Beijing’s Ties to Organized Crime Undermine Democracies and Threaten Regional Stability

FORUM Staff

A mob of pro-Beijing demonstrators attacked Hong Kong pro-democracy activists arriving at Taiwan’s Taoyuan International Airport on January 7, 2017. Taiwan’s police later identified members of the Four Seas Gang, the Bamboo Union organized crime syndicate and the Chinese Unification Promotion Party (CUPP) among the attackers. The mob also included Chang Wei, the son of former Bamboo Union leader and CUPP founder Chang An-lo (also known as White Wolf). 

On January 15, 2020, former 14K triad leader Wan Kuok-koi (also known as Broken Tooth) was pictured with John Momis, then president of the Autonomous Region of Bougainville in Papua New Guinea (PNG). The month before, Bougainville held a nonbinding referendum in which over 90% voted for independence from PNG. Wan was visiting Bougainville in partnership with retired Chinese People’s Liberation Army (PLA) Senior Col. Li Yingming, an associate professor at the PLA’s National Defense University. The two men pitched development of a special economic zone and digital bank for Bougainville. Li operates a company in PNG advocating civil-military fusion along the People’s Republic of China’s (PRC’s) One Belt, One Road (OBOR), a network of trade routes and infrastructure projects extending globally.  

These seemingly unrelated incidents in Bougainville and Taiwan highlight a trend of transnational organized crime groups acting in support of the Chinese Communist Party’s (CCP’s) national strategic interests. While there is no evidence that these activities are state directed, Beijing has shown willful blindness to the harm caused by criminal enterprises that claim to act in support of CCP objectives. Moreover, evidence going back nearly four decades indicates that the CCP has repeatedly sought to leverage transnational criminal organizations to achieve state priorities.
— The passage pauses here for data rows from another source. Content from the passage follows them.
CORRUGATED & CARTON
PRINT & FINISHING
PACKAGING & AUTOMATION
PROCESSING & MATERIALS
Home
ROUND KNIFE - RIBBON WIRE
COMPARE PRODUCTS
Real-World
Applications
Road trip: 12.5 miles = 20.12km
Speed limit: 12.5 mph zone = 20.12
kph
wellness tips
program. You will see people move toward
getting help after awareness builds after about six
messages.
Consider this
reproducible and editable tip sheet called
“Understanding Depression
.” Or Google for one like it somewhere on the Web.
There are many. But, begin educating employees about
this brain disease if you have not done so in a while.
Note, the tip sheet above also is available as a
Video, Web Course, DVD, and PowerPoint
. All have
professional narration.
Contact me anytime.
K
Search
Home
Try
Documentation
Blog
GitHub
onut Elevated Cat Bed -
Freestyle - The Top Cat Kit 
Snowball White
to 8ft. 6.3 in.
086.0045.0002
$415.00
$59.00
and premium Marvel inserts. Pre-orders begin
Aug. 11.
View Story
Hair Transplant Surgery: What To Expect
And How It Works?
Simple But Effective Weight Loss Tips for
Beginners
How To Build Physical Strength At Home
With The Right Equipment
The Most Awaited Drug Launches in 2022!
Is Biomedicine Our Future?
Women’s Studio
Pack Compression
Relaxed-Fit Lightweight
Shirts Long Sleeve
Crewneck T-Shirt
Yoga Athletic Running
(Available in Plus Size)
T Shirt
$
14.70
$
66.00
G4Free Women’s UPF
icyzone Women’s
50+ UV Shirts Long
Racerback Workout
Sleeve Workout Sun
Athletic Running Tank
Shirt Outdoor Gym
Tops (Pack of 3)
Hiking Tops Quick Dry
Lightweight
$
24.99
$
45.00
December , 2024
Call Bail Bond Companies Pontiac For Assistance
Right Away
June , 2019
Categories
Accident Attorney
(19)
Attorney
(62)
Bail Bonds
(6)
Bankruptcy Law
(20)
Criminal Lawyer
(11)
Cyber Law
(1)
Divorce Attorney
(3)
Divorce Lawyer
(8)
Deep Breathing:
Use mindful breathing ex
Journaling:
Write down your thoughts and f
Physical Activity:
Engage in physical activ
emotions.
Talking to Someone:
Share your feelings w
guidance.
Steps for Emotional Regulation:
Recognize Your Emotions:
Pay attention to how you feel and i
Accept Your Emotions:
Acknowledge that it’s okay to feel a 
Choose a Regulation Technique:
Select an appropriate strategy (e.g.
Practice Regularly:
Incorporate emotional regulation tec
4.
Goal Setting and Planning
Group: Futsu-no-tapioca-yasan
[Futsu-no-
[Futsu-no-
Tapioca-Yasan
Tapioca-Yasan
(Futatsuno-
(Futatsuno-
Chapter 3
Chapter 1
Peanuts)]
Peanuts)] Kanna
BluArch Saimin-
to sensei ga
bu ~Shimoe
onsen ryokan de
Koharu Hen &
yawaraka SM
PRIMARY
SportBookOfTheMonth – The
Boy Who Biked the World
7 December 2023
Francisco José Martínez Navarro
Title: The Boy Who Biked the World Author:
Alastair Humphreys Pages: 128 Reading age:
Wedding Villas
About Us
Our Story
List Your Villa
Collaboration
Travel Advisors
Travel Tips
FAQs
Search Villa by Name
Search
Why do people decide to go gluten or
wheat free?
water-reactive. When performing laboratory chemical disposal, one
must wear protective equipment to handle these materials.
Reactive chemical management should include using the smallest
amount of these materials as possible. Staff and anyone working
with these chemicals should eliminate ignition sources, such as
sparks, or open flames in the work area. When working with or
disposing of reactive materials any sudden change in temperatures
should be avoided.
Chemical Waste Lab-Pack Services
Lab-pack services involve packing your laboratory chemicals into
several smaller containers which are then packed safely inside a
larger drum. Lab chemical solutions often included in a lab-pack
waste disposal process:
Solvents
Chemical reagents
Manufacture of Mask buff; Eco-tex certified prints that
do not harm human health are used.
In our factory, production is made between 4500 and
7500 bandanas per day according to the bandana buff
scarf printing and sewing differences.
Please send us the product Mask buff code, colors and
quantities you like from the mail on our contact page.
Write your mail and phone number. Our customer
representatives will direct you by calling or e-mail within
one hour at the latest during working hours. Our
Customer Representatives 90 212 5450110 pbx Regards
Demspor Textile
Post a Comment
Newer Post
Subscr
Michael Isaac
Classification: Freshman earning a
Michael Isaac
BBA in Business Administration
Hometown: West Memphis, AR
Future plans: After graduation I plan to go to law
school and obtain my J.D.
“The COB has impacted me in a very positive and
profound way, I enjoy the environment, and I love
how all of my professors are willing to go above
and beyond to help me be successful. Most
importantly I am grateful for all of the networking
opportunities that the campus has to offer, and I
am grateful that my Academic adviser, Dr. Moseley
Transnational crime organizations with substantial ethnic Chinese populations are typically considered triads. Often the triads are based in China, Singapore or Taiwan. The groups weren’t always connected to crime. In 17th century China, the triad originated as a secret society that opposed the Qing dynasty. In the early 1900s, the group fractured and gradually some factions focused more on crime than politics, according to a report by the United States Congress. The 14K and Sun Yee On triads are among the largest engaged in organized crime.   

Chang An-lo, founder of the Chinese Unification Promotion Party who is also known as White Wolf, speaks during a rally in Taiwan. The party’s paramilitary force of criminals is accused of engaging in violent confrontations with Taiwan’s pro-independence groups. REUTERS

THE CCP EMBRACES ORGANIZED CRIME

In Hong Kong, Macau and Taiwan, CCP officials have shown willingness to work directly with Chinese organized crime in support of Beijing’s objectives. In October 1984, then-CCP leader Deng Xiaoping remarked that the party was prepared to work with organized crime elements as long as they supported the country’s interests. He noted that Chinese triads contained “patriotic elements,” that “there are many good guys among them,” and that triads had provided protection for senior Chinese officials overseas.

In 1993, the chief of China’s Public Security Bureau, Tao Siju, expounded by stating, “As long as these people are patriotic, as long as they are concerned with Hong Kong’s prosperity and stability, we should unite with them.” Tao would go on to open the Top Ten bar and nightclub in Beijing with Charles Heung, a Hong Kong entertainment mogul identified as a leader of the Sun Yee On Triad.  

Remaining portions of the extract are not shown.